◆ Problem details: Every line of the data below that holds the string "Skip" needs to be reported.

Records from a data collection
[Start of Attachment]

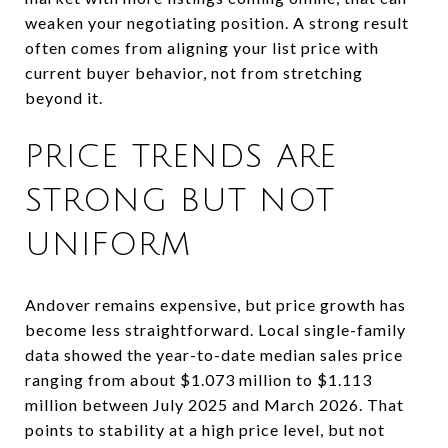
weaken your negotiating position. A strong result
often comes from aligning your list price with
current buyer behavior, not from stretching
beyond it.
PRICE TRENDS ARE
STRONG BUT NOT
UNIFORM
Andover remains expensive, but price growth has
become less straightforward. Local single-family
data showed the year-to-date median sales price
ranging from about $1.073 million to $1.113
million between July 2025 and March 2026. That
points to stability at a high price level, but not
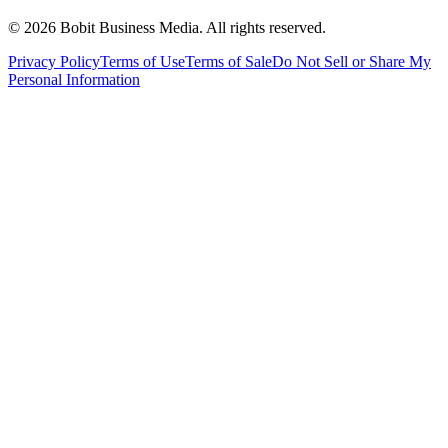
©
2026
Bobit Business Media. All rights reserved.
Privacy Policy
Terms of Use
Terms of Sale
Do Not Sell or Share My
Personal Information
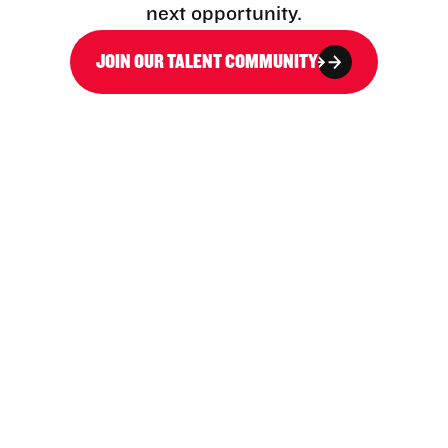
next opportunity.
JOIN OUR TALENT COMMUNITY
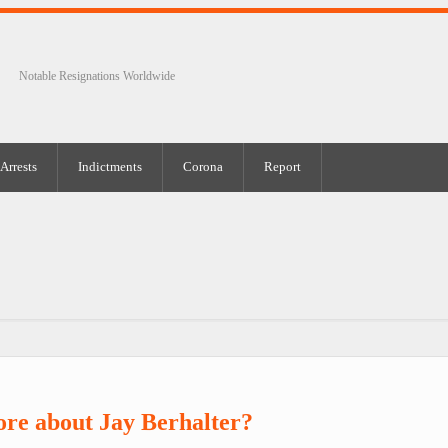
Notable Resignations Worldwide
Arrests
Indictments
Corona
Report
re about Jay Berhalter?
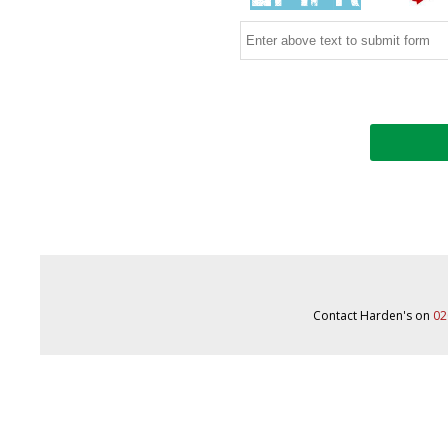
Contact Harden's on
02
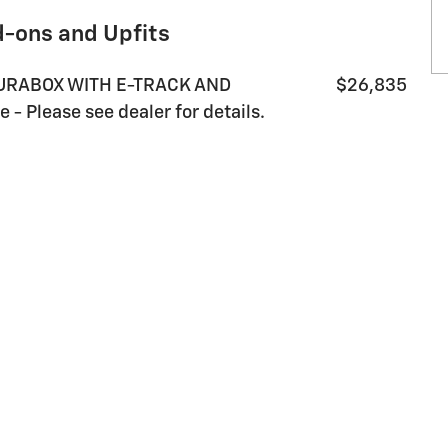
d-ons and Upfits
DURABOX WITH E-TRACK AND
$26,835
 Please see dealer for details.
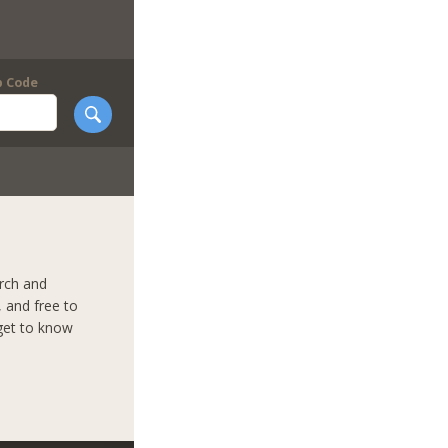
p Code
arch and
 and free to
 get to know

[End of Attachment]
[Start of Attachment]

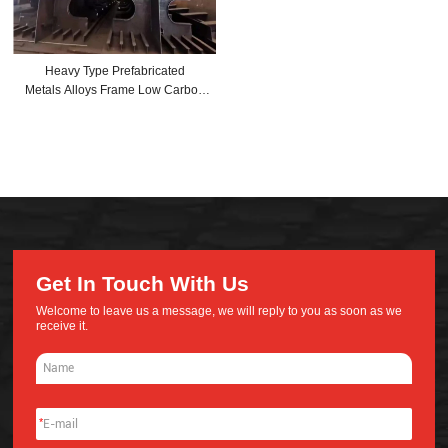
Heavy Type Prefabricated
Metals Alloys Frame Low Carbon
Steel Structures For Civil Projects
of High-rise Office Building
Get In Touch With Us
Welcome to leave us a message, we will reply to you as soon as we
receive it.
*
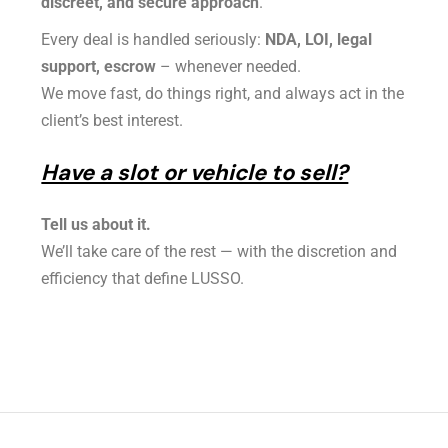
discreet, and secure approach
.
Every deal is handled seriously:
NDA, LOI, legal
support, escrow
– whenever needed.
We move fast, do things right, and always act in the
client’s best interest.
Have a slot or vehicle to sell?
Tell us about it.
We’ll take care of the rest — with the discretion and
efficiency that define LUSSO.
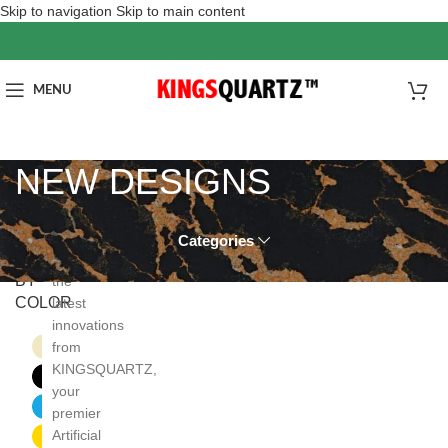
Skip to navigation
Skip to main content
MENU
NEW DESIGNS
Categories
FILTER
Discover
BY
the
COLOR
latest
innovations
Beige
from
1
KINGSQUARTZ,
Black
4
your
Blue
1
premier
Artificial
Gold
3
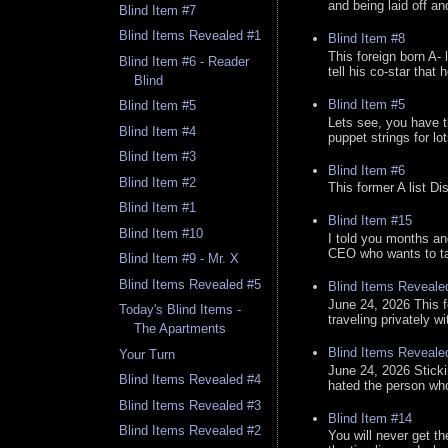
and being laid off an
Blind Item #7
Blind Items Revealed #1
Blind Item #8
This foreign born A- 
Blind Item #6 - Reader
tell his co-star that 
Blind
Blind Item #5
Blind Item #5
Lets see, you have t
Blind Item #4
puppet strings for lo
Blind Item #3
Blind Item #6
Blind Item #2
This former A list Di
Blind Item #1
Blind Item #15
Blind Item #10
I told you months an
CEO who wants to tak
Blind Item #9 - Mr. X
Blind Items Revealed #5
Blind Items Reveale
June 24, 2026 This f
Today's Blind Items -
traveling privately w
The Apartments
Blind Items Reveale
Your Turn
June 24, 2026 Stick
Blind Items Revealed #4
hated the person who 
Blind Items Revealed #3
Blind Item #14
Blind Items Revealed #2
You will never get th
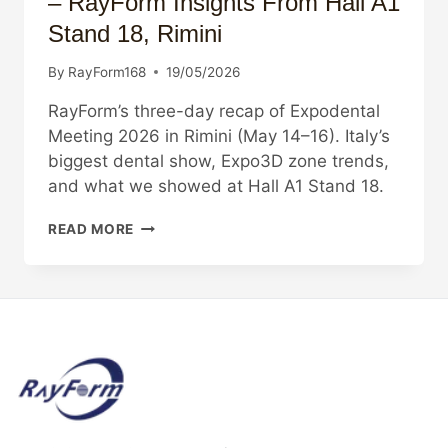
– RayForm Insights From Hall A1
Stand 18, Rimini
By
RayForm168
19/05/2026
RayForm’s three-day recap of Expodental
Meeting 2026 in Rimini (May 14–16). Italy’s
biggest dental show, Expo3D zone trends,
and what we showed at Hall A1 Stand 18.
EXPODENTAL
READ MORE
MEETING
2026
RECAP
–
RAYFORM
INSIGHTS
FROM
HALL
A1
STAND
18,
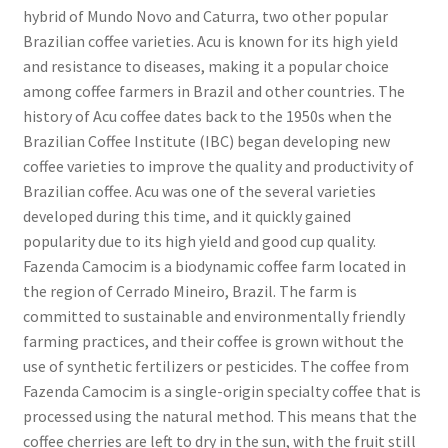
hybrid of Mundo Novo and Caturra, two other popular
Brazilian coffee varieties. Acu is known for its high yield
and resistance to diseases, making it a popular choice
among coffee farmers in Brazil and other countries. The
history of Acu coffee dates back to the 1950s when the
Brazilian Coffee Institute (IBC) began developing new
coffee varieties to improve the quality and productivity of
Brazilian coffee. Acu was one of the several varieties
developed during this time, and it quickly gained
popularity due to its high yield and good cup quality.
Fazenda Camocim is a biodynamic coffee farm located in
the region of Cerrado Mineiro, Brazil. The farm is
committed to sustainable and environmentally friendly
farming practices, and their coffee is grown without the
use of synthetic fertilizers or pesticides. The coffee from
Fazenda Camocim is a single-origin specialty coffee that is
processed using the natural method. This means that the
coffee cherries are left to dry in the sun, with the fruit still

[End of Attachment]

◆ Solution for this task:
Skip to navigation
Skip to main content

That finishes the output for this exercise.